Un'altra cosa molto diversa è che l'Iran possa assumersi le conseguenze di una azione tale. Da una parte, perché, senza la libertà di traffico in quelle acque, l'Iran sarebbe la più colpita, visto che la maggior parte dei suoi introiti deriva dalla vendita di idrocarburi e non dispone di vie alternative per farli arrivare ai suoi compratori. Ricordiamo che gli iraniani stanno già subendo gli effetti delle quattro serie di sanzioni imposte dall'ONU, con una popolazione in cui il malcontento cresce e con un regime travagliasto da lotte interne. inoltre, un blocco marittimo in acque internazionali provocherebbe sicuramente un intervento militare internazionale nel quale l'Iran ha tutte le possibilità di perdere.
Analizzando i fatti, sembra chiaro che ne uno ne l'altro (forse con l'eccezione di Israele) desiderano realmente questo conflitto.

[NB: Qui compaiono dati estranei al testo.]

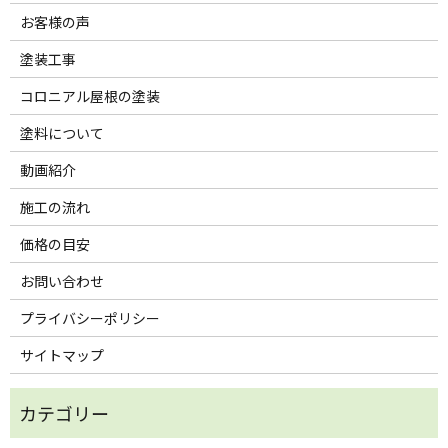
お客様の声
塗装工事
コロニアル屋根の塗装
塗料について
動画紹介
施工の流れ
価格の目安
お問い合わせ
プライバシーポリシー
サイトマップ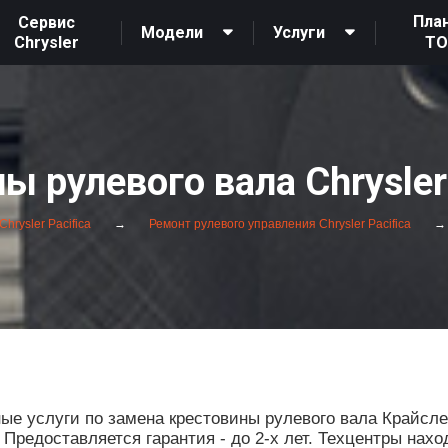
Пла
Сервис
Модели
Услуги
Chrysler
Т
 рулевого вала Chrysler
hrysler Pacifica
Ремонт рулевого управления Chrysler Pacifica
е услуги по замена крестовины рулевого вала Крайсл
редоставляется гарантия - до 2-х лет. Техцентры нахо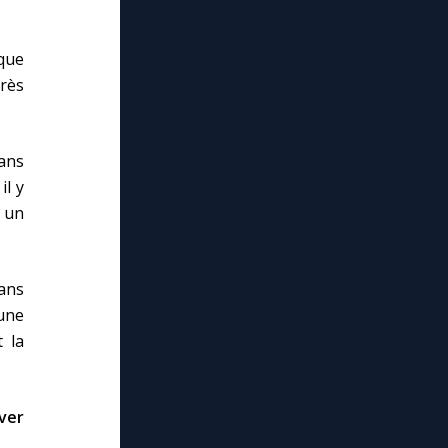
que
rès
ans
il y
n un
dans
une
 la
ver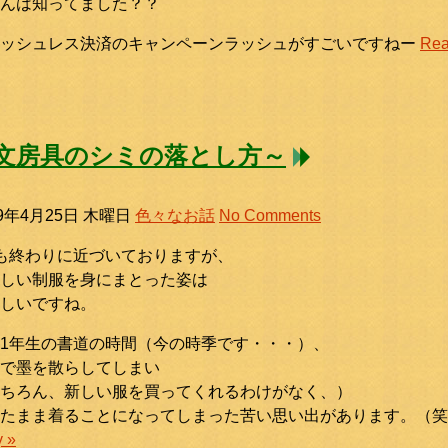
んは知ってました？？
ャッシュレス決済のキャンペーンラッシュがすごいですねー
Read
文房具のシミの落とし方～
19年4月25日 木曜日
色々なお話
No Comments
も終わりに近づいておりますが、
しい制服を身にまとった姿は
しいですね。
1年生の書道の時間（今の時季です・・・）、
で墨を散らしてしまい
ちろん、新しい服を買ってくれるわけがなく、）
れたまま着ることになってしまった苦い思い出があります。（
y »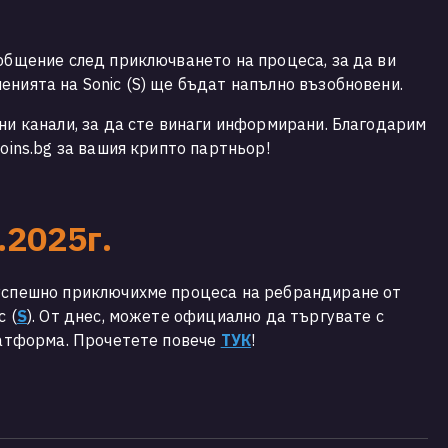
ъобщение след приключването на процеса, за да ви
енията на Sonic (S) ще бъдат напълно възобновени.
лни канали, за да сте винаги информирани. Благодарим
coins.bg за вашия крипто партньор!
.2025г.
 успешно приключихме процеса на ребрандиране от
c (
S
). От днес, можете официално да търгувате с
латформа. Прочетете повече
ТУК
!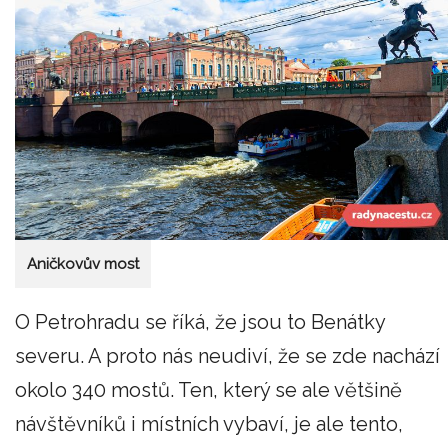
Aničkovův most
O Petrohradu se říká, že jsou to Benátky
severu. A proto nás neudiví, že se zde nachází
okolo 340 mostů. Ten, který se ale většině
návštěvníků i místních vybaví, je ale tento,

Di conseguenza, bisogna immaginare che l'Iran continuerà a preoccupare per mantenere attivi tutti i suoi giochi di ritorsione per evitare la caduta del regime, mentre cercherà di consolidarsi come Paese dominatore della regione.
Dall'altra parte, alla comunità internazionale (gli USA in primis) rimane solo che inasprire le sanzioni economiche. Washington ha appena imposto la proibizione di importare petrolio e gas iraniano e ha bloccato le operazioni con gli enti bancari di questo paese.
Dobbiamo supporre che l'Unione Europea farà il suo e non sembra folle che altri compratori adottino una decisione simile.
Questa opzione presenta però rischi molto vistosi, visto che l'uscita (parziale) dell'Iran dal mercato può provocare una caduta dell'offerta petrolifera che finirebbe per essere vantaggiosa allo stesso Iran, per ottenere uguali o più profitti dalla vendita del petrolio che riuscirebbe a collocare nel mercato.
A questo, bisogna aggiungere che l'effetto negativo porterebbe all'aumento dei prezzi nel contesto della crisi economica mondiale. Visto in questo modo, non solo è di vitale importanza ottenere che i principali importatori di greggio iraniano sottostiano ai provvedimenti (e così si spererebbe dalla Corea del Sud e dal Giappone, ma non dalla Cina e dell'India) ma, simultaneamente, l'Arabia Saudita e altri produttori si impegnino ad aumentare l'estrazione dai suoi pozzi. Dunque, molti tasti da suonare in uno strumento che nessuno padroneggia totalmente.